Journey from the Surface to the Centre of the Earth
taught by Sergei Lebedev and Sanne Cottaar
Seismology is the main indirect method to image the Earth’s interior and to interpret its structure, dynamics, and evolution. In this course, we integrate seismology with mineral physics and geodynamics, to explore the lithosphere and sub-lithospheric mantle, and how these regions have shaped the Earth’s surface. We also investigate mysteries deeper in the Earth, including the heterogeneity at the core-mantle boundary and asymmetries in the inner core, and discuss the implications of these. The course concludes with insights from seismology on other planetary bodies.

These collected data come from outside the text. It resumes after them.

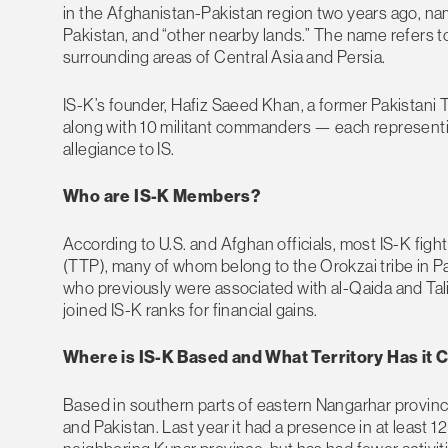
in the Afghanistan-Pakistan region two years ago, nam
Pakistan, and “other nearby lands.” The name refers t
surrounding areas of Central Asia and Persia.
IS-K’s founder, Hafiz Saeed Khan, a former Pakistani 
along with 10 militant commanders — each represent
allegiance to IS.
Who are IS-K Members?
According to U.S. and Afghan officials, most IS-K fig
(TTP), many of whom belong to the Orokzai tribe in Pa
who previously were associated with al-Qaida and Tali
joined IS-K ranks for financial gains.
Where is IS-K Based and What Territory Has it 
Based in southern parts of eastern Nangarhar provinc
and Pakistan. Last year it had a presence in at least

Energy Transition and the Environment
taught by Andy Woods
This course explores global energy resources and the dynamics of supply and demand within evolving energy systems. We examine key renewable energy technologies, focusing on wind, tidal and solar power—including concepts such as the Betz limit, wake effects, and topographic influences. We explore a range of interseasonal storage solutions. We cover carbon capture and storage (CCS) through case studies like Sleipnir and In Salah, considering CCS as a potential strategy to mitigate renewable energy intermittency. The course also covers pumped and river hydro, and biofuels and biogas. Finally, we address battery storage technologies, low-energy design in the built environment, and strategies for defossilising industry.
Magmatic Critical Metal Deposits
taught by Owen Weller-Gibbs, Carrie Soderman & Marie Edmonds
Many critical metal deposits, required for the green energy transition, are associated with igneous rock types, but the controls on whether a given igneous complex will become mineralised is poorly understood. This course will introduce you to the theory of how to predict critical metal enrichment in magmatic systems, using techniques such as partition coefficient modelling and accessory phase saturation surfaces. The practicals will explore these techniques using the software MAGEMin. Lectures will also feature a wide variety of case studies, including REE-rich alkaline igneous rocks in southern Greenland, Li-granites in south-west UK, porphyry Cu deposits in Chile and Indonesia, and ‘active’ mid-ocean ridge volcanogenic massive sulfide (VMS) settings along the Mid-Atlanatic ridge and in the Pacific. Associated practicals will feature rocks and thin sections from such complexes, demonstrating the extraordinary diversity present in these settings.
Frontiers of Ice Core Science
taught by Rachael Rhodes, Eric Wolff, Thomas Bauska
Ice cores provide invaluable information about how Earth’s climate has varied in the past. Most notably, ice cores contain samples of ancient air that reveal the clear relationship between greenhouse gases and temperature over the last 800,000 years, with implications for our future. This course explores recent advances in ice core science, combining a detailed understanding of Earth’s climate system past, present and future with fundamental concepts from geochemistry, physics and climatology. We begin with an overview of how ice core records are obtained and used to reconstruct past climate and then focus on a variety of topics including: (i) synchronisation of ice cores and other palaeoclimate archives; (ii) advanced interpretation of water stable isotopes; (iii) ocean temperature reconstructions; (iv) human interaction with the climate and environment; (vi) climate forcing and response. The course includes a visit to the British Antarctic Survey.